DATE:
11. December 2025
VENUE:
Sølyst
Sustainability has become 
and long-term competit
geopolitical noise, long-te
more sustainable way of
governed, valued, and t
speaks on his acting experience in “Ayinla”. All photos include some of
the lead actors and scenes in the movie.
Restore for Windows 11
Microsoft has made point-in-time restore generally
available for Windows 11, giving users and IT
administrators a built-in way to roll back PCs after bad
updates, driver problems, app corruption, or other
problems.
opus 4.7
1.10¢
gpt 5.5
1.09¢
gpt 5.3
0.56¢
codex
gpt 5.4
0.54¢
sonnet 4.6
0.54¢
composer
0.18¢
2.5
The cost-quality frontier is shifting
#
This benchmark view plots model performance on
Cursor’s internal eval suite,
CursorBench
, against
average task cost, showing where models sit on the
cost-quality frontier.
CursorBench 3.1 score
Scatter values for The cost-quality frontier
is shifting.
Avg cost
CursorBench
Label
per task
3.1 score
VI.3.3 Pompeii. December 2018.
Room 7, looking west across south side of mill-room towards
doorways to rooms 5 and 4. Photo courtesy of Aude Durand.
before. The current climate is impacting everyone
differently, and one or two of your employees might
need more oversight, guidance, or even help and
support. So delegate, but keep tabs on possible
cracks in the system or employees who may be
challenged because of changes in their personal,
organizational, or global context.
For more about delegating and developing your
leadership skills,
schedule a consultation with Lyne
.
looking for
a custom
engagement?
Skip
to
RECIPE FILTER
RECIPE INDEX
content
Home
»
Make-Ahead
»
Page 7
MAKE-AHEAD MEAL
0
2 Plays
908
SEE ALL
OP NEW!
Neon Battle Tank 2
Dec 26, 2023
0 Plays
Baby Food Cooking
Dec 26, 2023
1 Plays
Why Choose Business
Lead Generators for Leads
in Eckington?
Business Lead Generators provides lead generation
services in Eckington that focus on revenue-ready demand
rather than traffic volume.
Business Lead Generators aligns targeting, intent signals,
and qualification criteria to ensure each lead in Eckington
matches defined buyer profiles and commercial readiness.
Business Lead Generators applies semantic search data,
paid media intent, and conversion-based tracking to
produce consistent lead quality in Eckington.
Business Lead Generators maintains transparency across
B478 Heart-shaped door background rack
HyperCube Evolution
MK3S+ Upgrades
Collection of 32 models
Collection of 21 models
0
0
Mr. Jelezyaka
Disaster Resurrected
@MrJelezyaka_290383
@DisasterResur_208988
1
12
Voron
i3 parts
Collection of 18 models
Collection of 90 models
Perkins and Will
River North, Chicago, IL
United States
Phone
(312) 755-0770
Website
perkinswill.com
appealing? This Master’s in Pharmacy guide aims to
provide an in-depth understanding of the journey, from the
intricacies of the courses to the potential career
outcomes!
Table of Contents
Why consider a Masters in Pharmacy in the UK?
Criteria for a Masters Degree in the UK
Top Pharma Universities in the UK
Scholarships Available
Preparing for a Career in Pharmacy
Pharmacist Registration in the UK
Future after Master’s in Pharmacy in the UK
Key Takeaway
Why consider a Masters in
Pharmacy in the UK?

WHAT THIS TASK INVOLVES :: Set down the lines above as they stand, starting with the first line and ending with the line that contains "available for Windows 11, giving users and IT".

FINISHED TASK ::
DATE:
11. December 2025
VENUE:
Sølyst
Sustainability has become 
and long-term competit
geopolitical noise, long-te
more sustainable way of
governed, valued, and t
speaks on his acting experience in “Ayinla”. All photos include some of
the lead actors and scenes in the movie.
Restore for Windows 11
Microsoft has made point-in-time restore generally
available for Windows 11, giving users and IT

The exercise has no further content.